Câmara de Foz aprova lei que congela salário de vereadores, prefeito, vice e secretários


Os vereadores de Foz do Iguaçu aprovaram nesta quinta-feira, 03 de setembro, o congelamento dos próprios salários (subsídios), bem como do Prefeito, Vice-Prefeito e dos secretários municipais. A medida é válida inclusive para a próxima legislatura (2021 a 2024). Antes do fim do mandato, no prazo de até um mês antes das eleições municipais, é obrigação do Poder Legislativo, por meio da Comissão de Economia, Finanças e Orçamento, apresentar projeto fixando o valor dos subsídios dos vereadores para a próxima legislatura. O cenário da pandemia e suas consequências econômicas, tal como a queda na arrecadação municipal motivaram o projeto fixando o congelamento dos salários.

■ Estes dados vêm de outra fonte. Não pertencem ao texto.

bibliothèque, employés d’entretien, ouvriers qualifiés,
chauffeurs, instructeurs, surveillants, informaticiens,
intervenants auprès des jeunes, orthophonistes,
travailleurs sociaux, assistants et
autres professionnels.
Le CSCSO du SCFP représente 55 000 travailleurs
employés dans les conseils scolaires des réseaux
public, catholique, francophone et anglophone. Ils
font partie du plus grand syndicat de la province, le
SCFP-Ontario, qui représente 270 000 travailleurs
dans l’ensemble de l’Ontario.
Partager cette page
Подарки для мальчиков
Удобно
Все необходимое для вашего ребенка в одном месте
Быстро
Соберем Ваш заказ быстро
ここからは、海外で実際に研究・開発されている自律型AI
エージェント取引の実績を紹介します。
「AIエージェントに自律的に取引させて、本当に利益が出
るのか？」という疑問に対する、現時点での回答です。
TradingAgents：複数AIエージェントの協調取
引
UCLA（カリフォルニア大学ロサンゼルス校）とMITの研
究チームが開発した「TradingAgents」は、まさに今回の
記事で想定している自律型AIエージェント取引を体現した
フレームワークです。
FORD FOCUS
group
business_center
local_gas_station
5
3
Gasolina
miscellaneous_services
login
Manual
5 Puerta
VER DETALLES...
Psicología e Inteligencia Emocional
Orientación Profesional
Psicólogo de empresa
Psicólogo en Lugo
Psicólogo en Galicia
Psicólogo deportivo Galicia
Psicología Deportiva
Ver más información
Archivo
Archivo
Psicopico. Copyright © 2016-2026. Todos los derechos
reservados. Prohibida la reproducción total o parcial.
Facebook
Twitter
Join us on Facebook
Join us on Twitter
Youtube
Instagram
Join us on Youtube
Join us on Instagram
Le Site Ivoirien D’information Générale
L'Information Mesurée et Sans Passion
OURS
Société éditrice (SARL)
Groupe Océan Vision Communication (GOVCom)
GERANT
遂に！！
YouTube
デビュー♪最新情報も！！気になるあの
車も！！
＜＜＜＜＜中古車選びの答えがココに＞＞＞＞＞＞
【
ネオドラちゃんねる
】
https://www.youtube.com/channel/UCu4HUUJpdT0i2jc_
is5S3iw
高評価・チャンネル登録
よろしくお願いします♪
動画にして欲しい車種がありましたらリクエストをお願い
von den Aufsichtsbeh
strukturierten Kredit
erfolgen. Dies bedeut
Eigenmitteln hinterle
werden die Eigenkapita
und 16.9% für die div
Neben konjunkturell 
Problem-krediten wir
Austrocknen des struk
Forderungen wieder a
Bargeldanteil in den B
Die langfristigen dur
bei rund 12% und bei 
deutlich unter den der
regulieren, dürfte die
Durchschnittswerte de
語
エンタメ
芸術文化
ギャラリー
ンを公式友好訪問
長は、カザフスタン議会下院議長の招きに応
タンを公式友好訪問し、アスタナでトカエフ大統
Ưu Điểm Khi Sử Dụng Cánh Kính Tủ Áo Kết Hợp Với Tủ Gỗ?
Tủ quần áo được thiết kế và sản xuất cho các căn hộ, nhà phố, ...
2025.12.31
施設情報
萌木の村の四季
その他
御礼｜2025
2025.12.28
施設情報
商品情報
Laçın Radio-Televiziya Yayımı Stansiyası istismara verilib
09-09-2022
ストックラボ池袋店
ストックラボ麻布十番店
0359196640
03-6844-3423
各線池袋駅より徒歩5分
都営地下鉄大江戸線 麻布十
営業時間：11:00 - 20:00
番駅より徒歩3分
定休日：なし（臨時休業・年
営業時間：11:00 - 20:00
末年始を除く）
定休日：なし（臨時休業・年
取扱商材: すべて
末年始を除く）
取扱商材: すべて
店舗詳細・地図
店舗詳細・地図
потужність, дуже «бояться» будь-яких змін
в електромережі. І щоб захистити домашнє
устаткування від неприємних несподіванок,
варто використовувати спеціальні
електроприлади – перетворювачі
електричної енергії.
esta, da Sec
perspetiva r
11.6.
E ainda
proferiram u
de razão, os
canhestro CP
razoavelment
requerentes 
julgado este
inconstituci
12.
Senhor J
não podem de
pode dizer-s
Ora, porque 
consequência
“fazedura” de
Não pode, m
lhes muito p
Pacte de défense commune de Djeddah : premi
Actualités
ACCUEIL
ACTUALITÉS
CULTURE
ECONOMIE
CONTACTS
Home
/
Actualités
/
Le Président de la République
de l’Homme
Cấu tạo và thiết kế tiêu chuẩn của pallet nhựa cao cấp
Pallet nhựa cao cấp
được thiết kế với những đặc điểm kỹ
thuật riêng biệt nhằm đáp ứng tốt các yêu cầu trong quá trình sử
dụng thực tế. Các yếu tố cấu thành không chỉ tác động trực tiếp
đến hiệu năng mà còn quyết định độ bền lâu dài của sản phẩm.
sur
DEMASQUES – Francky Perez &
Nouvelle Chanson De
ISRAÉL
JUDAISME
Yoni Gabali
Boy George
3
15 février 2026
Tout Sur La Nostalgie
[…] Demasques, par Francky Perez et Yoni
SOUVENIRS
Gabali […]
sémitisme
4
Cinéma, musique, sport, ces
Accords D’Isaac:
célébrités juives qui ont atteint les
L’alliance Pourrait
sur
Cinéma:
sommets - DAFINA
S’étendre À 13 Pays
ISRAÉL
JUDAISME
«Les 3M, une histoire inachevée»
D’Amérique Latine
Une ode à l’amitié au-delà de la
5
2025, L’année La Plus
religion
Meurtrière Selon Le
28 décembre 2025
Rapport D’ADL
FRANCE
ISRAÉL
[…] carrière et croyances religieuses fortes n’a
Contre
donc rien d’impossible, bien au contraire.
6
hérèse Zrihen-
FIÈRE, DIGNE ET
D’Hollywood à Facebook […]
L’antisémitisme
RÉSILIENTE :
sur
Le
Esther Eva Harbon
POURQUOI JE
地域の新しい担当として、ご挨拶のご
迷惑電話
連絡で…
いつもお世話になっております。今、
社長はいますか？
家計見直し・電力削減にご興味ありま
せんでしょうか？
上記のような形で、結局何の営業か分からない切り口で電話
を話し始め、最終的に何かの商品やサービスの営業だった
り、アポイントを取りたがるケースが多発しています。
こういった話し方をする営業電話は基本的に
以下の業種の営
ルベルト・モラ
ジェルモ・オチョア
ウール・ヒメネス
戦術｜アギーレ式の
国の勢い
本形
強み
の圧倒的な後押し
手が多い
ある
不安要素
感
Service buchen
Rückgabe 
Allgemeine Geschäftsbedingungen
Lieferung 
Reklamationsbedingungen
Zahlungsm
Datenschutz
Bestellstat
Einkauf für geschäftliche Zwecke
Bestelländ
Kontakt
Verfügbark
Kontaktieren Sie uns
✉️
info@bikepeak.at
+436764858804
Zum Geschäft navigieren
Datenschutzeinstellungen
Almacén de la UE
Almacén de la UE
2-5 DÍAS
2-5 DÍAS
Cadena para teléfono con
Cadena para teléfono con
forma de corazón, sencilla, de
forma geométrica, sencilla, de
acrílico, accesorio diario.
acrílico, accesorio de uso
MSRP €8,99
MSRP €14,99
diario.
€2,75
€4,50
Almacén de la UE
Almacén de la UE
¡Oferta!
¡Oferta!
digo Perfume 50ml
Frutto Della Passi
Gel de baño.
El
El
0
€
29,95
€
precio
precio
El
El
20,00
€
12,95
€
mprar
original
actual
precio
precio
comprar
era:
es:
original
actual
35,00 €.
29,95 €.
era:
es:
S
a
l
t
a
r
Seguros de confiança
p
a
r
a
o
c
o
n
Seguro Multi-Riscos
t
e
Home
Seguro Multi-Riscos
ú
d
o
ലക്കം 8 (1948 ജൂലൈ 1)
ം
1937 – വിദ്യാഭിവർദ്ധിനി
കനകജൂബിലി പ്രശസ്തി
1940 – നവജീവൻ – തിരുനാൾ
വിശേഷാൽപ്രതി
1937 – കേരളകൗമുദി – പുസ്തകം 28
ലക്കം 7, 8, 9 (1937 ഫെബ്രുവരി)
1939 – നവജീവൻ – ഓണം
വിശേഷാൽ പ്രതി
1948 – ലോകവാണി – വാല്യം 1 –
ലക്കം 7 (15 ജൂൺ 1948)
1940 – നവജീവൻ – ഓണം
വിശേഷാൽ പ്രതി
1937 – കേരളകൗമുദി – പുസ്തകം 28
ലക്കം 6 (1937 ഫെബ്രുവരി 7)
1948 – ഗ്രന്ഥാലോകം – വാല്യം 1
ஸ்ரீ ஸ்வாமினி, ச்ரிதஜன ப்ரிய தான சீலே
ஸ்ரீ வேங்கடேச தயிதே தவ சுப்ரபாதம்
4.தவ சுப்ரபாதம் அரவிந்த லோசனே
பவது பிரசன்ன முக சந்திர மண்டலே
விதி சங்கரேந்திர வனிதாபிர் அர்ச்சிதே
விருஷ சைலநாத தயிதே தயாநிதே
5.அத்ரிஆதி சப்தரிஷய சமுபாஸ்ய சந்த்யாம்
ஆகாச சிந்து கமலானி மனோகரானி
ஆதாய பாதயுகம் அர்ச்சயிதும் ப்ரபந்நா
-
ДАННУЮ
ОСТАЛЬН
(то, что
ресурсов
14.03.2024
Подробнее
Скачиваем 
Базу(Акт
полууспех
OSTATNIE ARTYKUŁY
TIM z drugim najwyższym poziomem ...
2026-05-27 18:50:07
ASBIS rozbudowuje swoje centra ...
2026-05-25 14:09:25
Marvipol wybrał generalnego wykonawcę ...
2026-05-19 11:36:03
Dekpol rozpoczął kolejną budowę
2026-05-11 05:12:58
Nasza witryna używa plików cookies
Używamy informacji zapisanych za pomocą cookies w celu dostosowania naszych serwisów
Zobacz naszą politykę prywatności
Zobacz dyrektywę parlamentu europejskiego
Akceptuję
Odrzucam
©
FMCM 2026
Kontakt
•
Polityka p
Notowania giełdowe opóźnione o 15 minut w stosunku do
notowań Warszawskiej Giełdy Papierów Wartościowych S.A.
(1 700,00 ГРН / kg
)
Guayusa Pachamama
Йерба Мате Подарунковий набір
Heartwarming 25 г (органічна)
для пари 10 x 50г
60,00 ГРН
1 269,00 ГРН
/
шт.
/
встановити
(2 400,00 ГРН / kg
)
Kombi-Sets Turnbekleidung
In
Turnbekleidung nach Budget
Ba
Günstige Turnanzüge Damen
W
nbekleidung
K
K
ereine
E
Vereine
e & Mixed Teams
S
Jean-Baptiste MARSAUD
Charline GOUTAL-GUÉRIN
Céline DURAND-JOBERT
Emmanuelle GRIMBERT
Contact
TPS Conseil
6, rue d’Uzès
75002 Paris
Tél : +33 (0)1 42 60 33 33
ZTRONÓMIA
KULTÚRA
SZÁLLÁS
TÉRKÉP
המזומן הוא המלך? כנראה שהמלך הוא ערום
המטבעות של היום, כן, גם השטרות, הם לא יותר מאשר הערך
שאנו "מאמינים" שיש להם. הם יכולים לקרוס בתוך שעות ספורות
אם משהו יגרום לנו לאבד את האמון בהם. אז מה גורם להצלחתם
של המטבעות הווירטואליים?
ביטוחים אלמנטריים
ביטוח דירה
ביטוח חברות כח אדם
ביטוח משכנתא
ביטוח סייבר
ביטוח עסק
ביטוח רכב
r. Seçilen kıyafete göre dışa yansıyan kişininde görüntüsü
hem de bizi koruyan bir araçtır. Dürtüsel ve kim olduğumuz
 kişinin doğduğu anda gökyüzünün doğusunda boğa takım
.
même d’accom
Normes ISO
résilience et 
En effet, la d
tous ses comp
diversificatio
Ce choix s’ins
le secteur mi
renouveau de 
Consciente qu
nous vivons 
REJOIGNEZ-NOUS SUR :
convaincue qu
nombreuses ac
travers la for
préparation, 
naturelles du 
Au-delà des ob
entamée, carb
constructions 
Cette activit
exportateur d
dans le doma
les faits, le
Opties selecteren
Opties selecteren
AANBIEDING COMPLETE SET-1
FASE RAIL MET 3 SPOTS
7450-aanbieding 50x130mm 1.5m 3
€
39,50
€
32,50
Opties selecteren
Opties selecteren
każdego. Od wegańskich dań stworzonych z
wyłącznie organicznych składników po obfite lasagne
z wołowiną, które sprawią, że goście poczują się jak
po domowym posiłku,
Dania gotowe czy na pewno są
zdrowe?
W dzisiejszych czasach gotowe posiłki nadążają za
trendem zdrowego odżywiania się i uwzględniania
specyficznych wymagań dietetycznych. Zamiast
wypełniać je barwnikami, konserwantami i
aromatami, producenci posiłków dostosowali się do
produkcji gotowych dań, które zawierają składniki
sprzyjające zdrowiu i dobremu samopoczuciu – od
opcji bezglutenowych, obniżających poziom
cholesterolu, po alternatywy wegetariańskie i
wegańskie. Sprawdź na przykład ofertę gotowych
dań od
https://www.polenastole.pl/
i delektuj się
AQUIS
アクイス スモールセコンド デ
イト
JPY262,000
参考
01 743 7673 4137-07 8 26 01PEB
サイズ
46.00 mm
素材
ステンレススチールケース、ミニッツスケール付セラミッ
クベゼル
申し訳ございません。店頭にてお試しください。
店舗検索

De acordo com a Comissão de Economia, Finanças e Orçamento, “esse projeto deve ser votado até 30 dias antes das eleições. A Comissão entendeu que neste momento, diante da situação pela qual passa o país, estado e Foz, não poderia ser feito qualquer reajuste nos subsídios. A manutenção ou congelamento seria a medida correta a ser tomada”. Fazem parte da comissão: Elizeu Liberato (PL), Rogério Quadros (PTB) e Anice Gazzaoui (PL).

Como ficam os subsídios?

O subsídio dos vereadores será mantido no mesmo valor atual que é de R$ R$ 9.587,15 e do presidente da Câmara R$ 14.383,50. Dos secretários municipais R$ 14.632,12; do vice-prefeito R$ 15.247,65; e do prefeito municipal R$ 22.745,13. A concessão de qualquer reajuste fica vinculada a atualização dos salários dos servidores públicos em geral, o que na prática congela os salários até que persista o vigor da Lei Complementar nº 173, de 27 de maio de 2020. Essa lei estabelece o Programa Federativo de Enfrentamento ao Coronavírus SARS-CoV-2 (Covid-19), tendo com uma das medidas o congelamento dos salários do funcionalismo público.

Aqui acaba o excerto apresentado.